Der Bezahlsender Premiere World will sich mit einer neuen Verkaufsstrategie aus seiner Finanzmisere befreien. Wie der neue Premiere-Geschäftsführer Georg Kofler der Süddeutschen Zeitung sagte, sollen digitale Geräte, mit denen der Abo-Kanal zu empfangen ist, ab sofort bei einer Handelskette zum Preis von einem Euro erhältlich sein. Dies gelte vorerst für Satelliten-Decoder und nur in Kombination mit einem Zwei-Jahres-Abo. Zugleich erteilte Kofler früheren Mietverträgen eine Absage. Diese hätten viele Zuschauer abgeschreckt. "Mietgeräte sind eine halbe Sache, die neuen Geräte gehören den Kunden". Zudem seien "niedrigere Einstiegspreise" für neue Abonnenten geplant.

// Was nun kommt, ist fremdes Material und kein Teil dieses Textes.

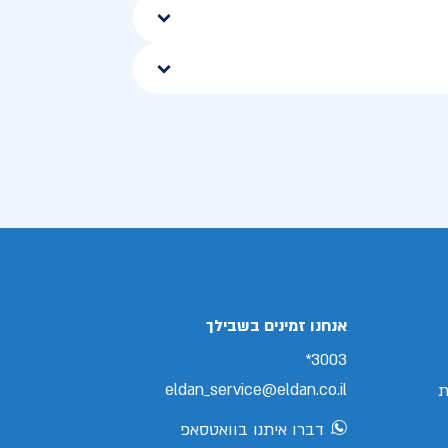
אנחנו זמינים בשבילך
3003*
eldan_service@eldan.co.il
ת
דברו איתנו בוואטסאפ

Erst vor kurzem hatte der Abo-Sender, der Anlaufverluste in Höhe von rund 4 Milliarden Euro beklagt, angekündigt, dass er sich künftig nicht mehr allein auf die hauseigene d-box stützen will, sondern sich auch Geräten anderer Hersteller öffnet. In der Begründung hieß es, die Geräteindustrie rechne damit, 2002 mindestens 1,2 Millionen digitale Satellitenreceiver in Deutschland zu verkaufen. Davon sollten möglichst viele auch Premiere empfangen können. (em)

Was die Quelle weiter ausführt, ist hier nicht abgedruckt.